# Layout: oben 20% unten 80%



## Juggl3r (15. Okt 2012)

Hallo,

ich hab gerade begonnen mit GUI Programmierung und will grad ziemlich am Verzweifeln, da ich nichtmal meine Einfachen Ideen hinbekomme.

Ich will mein Frame so unterteilen, dass ich von der Höhe ca. 20-30% oben für einen eigenen Teil nehme (für ein Suchfeld mit Buttons zum Suchen und Optionen) und den unteren Teil zur Anzeige.

D.h. ich hab einen JPanel für den oberen Teil und einen JPanel für den unteren Teil.
Für das Frame runterherum brauche ich jetzt natürlich irgend einen Layout Manager.

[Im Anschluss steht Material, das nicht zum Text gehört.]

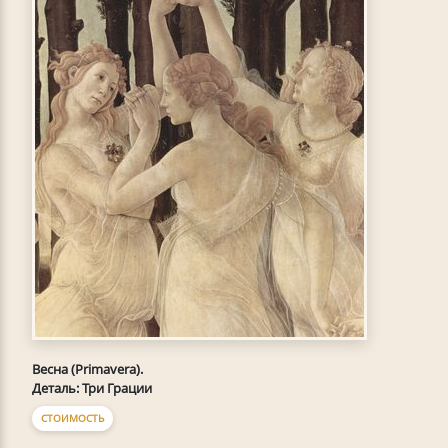
Весна (Primavera).
Деталь: Три Грации
СТОИМОСТЬ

Ich hab mir jetzt schon einiges Durchgelesen, bin aber eher mehr Verwirrt, als das ichs verstanden habe....

Soweit ich das Verstanden habe, sollte ich für den Frame runterherum ein GridBagLayout nehmen.
Und für den oberenTeil nehme ich dann einfach ein Flow Layout damit ich die Dinger nebeneinander anordne.
Das Problem ist aber, dass ich beim GridBagLayout keine Höhen oder so angeben kann.
Wenn ich z.b. als Constrains 
		obererTeilConstrains.gridheight = 2;
angebe, dann muss ich beim unteren Teil zwar gridy=2 nehmen damit es sich nicht überschneidet, aber insgesamt sind sie trotzdem gleich Hoch.

Und wenn ich irgendwas mit .ipady nehme, dann wird der obere Teil zwar größer, aber ich benutze für den Unteren Teil nie den gesamten Platz...... Also es pickt trotzdem alles oben.

edit:
Kann mir jemand vll. kurz einen Code zeigen, wie ich es schaffe, z.b. in den oberen 30% des Fensters 3 Labens nebeneinander anzuordnen.
Und darunter auf den adnerenn 70% der Höhe dann einen großen Button, der die ganze Breite + verbleibende Höhe einnimmt? Ist zwar so Schwachsinnige, aber nur damit ich sehe, wie man soetwas anordner..

edit2:
Hier vll. noch der Code mit dem ich gerade herumspiele.
Irgendwie ist der überhaupt nicht dynamisch, wenn ich die Fenstergröße ändere, bleiben die Buttons gleich groß usw. 
Wäre cool wenn mir jemand zeigt, wie ich die ersten 4 Buttons in die 1te Zeile bekomme und den 5ten Button in die 2te, aber so, dass der 5te Button die gesamte Größe einnimmt und dabei 70% der Höhe hat und die ersten 4 Buttons die restlichen 30%.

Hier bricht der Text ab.